The lines to print are the one containing "ispecspb.ru" and every line after it through the end of the entries below. Print them exactly and nothing else.
******
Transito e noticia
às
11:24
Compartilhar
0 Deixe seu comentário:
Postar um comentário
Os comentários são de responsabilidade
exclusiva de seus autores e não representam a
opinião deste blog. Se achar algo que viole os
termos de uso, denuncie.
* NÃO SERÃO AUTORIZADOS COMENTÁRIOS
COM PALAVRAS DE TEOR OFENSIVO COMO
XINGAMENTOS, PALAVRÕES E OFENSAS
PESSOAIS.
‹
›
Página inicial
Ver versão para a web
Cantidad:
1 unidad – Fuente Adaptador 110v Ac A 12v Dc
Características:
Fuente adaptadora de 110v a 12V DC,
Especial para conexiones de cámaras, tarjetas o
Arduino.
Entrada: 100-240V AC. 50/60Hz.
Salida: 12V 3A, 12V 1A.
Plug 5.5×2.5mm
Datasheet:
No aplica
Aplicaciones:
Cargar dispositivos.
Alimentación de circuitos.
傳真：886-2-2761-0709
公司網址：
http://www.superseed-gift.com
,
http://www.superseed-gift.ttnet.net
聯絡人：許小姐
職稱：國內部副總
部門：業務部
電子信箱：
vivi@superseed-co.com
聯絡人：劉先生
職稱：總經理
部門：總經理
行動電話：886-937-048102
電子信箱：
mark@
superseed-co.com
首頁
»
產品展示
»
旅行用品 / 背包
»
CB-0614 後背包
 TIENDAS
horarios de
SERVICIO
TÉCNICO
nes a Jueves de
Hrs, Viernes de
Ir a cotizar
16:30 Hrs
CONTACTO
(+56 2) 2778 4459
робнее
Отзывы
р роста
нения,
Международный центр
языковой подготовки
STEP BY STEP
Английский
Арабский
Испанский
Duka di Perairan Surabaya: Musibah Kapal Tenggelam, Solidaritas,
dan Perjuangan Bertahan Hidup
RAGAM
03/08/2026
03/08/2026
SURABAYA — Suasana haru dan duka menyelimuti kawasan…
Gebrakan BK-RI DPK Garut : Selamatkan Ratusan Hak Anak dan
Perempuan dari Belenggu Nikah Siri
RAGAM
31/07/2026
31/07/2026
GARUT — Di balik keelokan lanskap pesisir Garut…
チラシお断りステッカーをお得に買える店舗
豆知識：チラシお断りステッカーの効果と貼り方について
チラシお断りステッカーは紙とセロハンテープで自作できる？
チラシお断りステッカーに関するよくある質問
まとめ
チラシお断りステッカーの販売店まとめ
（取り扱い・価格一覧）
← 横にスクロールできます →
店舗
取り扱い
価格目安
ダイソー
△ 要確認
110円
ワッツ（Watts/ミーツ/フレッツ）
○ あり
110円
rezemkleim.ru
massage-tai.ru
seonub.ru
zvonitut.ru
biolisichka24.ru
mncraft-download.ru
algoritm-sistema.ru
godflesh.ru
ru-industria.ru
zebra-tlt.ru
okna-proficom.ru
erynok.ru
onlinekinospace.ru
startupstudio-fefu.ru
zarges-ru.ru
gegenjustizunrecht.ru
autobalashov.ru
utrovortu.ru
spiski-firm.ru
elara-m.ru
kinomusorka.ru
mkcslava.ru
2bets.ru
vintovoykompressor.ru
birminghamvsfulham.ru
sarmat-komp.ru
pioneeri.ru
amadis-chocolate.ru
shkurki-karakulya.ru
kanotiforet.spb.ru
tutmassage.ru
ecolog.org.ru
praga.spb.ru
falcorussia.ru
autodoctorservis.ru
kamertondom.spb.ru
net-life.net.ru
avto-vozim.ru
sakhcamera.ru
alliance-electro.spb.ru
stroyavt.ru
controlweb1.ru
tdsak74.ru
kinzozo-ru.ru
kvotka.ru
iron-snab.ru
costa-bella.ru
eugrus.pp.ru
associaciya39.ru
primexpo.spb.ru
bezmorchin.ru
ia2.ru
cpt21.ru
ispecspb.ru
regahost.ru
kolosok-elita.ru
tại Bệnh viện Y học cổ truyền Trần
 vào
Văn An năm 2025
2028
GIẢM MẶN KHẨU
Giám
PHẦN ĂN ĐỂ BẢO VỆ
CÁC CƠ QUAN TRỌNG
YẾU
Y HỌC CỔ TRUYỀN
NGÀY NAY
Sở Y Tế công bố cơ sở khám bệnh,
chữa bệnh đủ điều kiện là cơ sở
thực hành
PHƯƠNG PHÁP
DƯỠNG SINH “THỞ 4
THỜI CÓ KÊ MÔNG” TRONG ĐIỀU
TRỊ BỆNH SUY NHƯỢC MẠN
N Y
******
Response box ->
ispecspb.ru
regahost.ru
kolosok-elita.ru
tại Bệnh viện Y học cổ truyền Trần
 vào
Văn An năm 2025
2028
GIẢM MẶN KHẨU
Giám
PHẦN ĂN ĐỂ BẢO VỆ
CÁC CƠ QUAN TRỌNG
YẾU
Y HỌC CỔ TRUYỀN
NGÀY NAY
Sở Y Tế công bố cơ sở khám bệnh,
chữa bệnh đủ điều kiện là cơ sở
thực hành
PHƯƠNG PHÁP
DƯỠNG SINH “THỞ 4
THỜI CÓ KÊ MÔNG” TRONG ĐIỀU
TRỊ BỆNH SUY NHƯỢC MẠN
N Y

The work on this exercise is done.